Re: [pve-devel] [RFC cluster/ha-manager 00/16] HA colocation rules

From: Daniel Kral <d.kral@proxmox.com>
To: Fiona Ebner <f.ebner@proxmox.com>,
	Proxmox VE development discussion <pve-devel@lists.proxmox.com>
Subject: Re: [pve-devel] [RFC cluster/ha-manager 00/16] HA colocation rules
Date: Fri, 25 Apr 2025 15:25:42 +0200	[thread overview]
Message-ID: <500c452d-581d-4fb7-81d2-fe0f46d29fd6@proxmox.com> (raw)
In-Reply-To: <d977b382-95ab-4f51-b1ce-8268630a5e24@proxmox.com>

On 4/25/25 14:25, Fiona Ebner wrote:
> Am 25.04.25 um 10:36 schrieb Daniel Kral:
>> On 4/24/25 12:12, Fiona Ebner wrote:
>> As suggested by @Lukas off-list, I'll also try to make the check
>> selective, e.g. the user has made an infeasible change to the config
>> manually by writing to the file and then wants to create another rule.
>> Here it should ignore the infeasible rules (as they'll be dropped
>> anyway) and only check if the added rule / changed rule is infeasible.
> 
> How will you select the rule to drop? Applying the rules one-by-one to
> find a first violation?

AFAICS we could use the same helpers to check whether the rules are 
feasible, and only check whether the added / updated ruleid is one that 
is causing these troubles. I guess this would be a reasonable option 
without duplicating code, but still check against the whole config. 
There's surely some optimization potential here, but then we would have 
a larger problem at reloading the rule configuration for the manager 
anyway. For the latter I could check for what size of a larger 
configuration this could become an actual bottleneck.

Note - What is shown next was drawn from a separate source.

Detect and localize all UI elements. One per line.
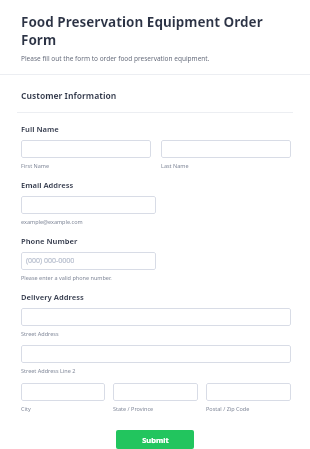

For either adding a rule or updating a rule, we would just make the 
change to the configuration in-memory and run the helper. Depending on 
the result, we'd store the config or error out to the API user.

> 
>> But as you said, it must not change the user's configuration in the end
>> as that would be very confusing to the user.
> 
> Okay, so dropping dynamically. I guess we could also disable such rules
> explicitly/mark them as being in violation with other rules somehow:
> Tri-state enabled/disabled/conflict status? Explicit field?
> 
> Something like that would make such rules easily visible and have the
> configuration better reflect the actual status.
> 
> As discussed off-list now: we can try to re-enable conflicting rules
> next time the rules are loaded.

Hm, there's three options now:

- Allowing conflicts over the create / update API and auto-resolving the 
conflicts as soon as we're able to (e.g. on the load / save where the 
rule becomes feasible again).

- Not allowing conflicts over the create / update API, but set the state 
to 'conflict' if manual changes (or other circumstances) made the rules 
be in conflict with one another.

- Having something like the SDN config, where there's a working 
configuration and a "draft" configuration that needs to be applied. So 
conflicts are allowed in drafts, but not in working configurations.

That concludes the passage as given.